A cry rang out, there in the cold place on the mountaintop, a wail of horror at birth.

Inana ba'gub
.

—|—

Even more warmly dressed, with a brazier of glowing coals close to hand, Khadames stood on the rampart of the Iron Gate, looking down upon the narrow road below. Fifty of his best bowmen were crouched under the lip of the battlement in hiding, with heavy arrows nocked in their longbows. Three of his captains, clad from head to toe in the scaled overlapping mail of the
clibanari
—the heavy armor of the Persian
dihqan
—stood at his side. The general himself wore only the heavy black robes and brocaded red vest that were his appointed uniform. Behind him, on the pinnacle of the gate tower, the charcoal black banner of the lord flapped in the strong breeze.

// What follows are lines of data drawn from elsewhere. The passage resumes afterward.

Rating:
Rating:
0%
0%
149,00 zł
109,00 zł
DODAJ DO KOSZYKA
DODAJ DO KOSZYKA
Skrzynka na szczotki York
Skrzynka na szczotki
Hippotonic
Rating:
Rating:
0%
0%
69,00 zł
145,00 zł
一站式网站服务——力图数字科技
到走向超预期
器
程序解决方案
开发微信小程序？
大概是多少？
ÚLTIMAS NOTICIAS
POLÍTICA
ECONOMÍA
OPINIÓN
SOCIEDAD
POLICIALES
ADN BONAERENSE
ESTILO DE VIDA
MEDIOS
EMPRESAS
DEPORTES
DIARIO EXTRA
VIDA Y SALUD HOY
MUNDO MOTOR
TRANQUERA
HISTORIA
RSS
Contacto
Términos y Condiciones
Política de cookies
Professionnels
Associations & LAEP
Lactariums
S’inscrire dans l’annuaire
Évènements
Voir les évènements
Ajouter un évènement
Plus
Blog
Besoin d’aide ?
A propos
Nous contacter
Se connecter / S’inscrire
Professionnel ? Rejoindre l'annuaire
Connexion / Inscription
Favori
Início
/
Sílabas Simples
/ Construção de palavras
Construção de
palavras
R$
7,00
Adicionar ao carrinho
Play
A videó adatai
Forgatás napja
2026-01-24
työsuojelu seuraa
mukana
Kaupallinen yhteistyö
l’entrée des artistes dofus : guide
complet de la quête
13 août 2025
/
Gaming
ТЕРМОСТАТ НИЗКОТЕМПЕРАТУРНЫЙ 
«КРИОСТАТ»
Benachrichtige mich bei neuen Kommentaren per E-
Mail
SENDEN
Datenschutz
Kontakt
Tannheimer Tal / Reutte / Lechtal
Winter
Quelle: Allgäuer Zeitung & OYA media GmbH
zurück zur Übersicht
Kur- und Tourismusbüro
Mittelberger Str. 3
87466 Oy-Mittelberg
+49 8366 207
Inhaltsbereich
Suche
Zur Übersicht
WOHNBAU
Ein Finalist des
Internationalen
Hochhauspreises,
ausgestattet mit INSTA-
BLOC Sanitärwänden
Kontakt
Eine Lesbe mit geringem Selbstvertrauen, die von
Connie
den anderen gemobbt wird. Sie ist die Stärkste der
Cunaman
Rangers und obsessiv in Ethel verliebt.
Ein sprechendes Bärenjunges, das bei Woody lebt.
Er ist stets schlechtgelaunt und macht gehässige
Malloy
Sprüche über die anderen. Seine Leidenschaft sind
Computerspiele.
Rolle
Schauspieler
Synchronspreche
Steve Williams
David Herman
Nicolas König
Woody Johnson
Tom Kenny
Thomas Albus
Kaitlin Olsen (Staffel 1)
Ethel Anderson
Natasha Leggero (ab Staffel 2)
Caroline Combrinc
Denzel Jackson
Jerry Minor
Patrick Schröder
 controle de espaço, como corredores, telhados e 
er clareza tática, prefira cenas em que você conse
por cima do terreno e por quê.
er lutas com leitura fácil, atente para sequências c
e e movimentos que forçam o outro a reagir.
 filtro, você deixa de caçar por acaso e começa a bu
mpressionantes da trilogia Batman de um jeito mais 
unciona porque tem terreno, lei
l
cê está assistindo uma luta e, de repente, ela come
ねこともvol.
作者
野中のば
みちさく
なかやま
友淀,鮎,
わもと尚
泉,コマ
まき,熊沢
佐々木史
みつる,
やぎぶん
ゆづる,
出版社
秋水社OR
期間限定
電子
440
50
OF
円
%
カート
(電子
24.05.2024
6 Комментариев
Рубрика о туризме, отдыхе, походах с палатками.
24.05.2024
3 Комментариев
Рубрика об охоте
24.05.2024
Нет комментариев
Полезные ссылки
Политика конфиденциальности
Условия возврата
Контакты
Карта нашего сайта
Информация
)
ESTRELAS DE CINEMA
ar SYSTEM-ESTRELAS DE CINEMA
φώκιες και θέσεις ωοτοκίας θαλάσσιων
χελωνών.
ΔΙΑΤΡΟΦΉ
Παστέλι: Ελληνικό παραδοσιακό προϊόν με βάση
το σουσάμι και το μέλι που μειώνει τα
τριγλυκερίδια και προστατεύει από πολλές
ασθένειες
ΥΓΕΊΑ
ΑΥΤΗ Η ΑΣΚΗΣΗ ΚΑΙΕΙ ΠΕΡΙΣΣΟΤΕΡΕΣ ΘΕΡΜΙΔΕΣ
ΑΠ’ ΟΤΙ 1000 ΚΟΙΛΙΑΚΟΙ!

Khadames' lip curled unconsciously in a sneer—the embassy before the gate raised the hackles on his back and set his hand to the hilts of his saber. Had he dared the anger of the sorcerer, he would have them slain and all like them. Too many friends of his youth had died, choking blood, on their lances or under a storm of their arrows.

A thick cluster of Hephthalite Huns—those called the T'u-chüeh by the Chin merchants who sometimes came to the court of the King of Kings—stood waiting on the road. At their head, a chief rode, marked by the ermine fur cloak he wore and the glitter of iron mail at his chest. He rode a barrel-chested roan stallion with a fey look in its eye. Even Khadames, who felt nothing but hatred for the Hun, noticed the noble breeding of the horse. The man was swarthy and strong-featured, with the slanted eyes and sallow skin of the eastern Turk, and he wore his mustache very long and waxed with grease. His coal black hair hung over his shoulder in many small braids, each twisted with the knucklebones of dead enemies. The men that followed him were equally fearsome in appearance, but Khadames let a small chuckle escape his cold lips.

The Hun would not come before the Iron Gate in embassy, bearing the serpent token of his lord, if they did not come to beg for life.

"Who comes before the Gate of Iron?" he called down, his voice imperious.

The tall man on the stallion stirred, and the horse raised its head, evil black eyes looking up.

"I am C'hu-lo,
yabghu
of the White Huns. Let me into your house of stone. I would have words with your master, this Lord D'ay'hay'ak."

Khadames grinned to hear the barbarian mispronounce the name of the lord of the valley.

"You are a civil barbarian," he shouted down over the rumble of the stream plunging from the water-gate into the narrow canyon, "Who comes politely to the door. You have fallen far, C'hu-lo. Should you not come with armies numberless as the stems of grass on the steppe? Should not the forest of your lances blind the sun with their brilliance? Are these few men, these boys, all you have left?"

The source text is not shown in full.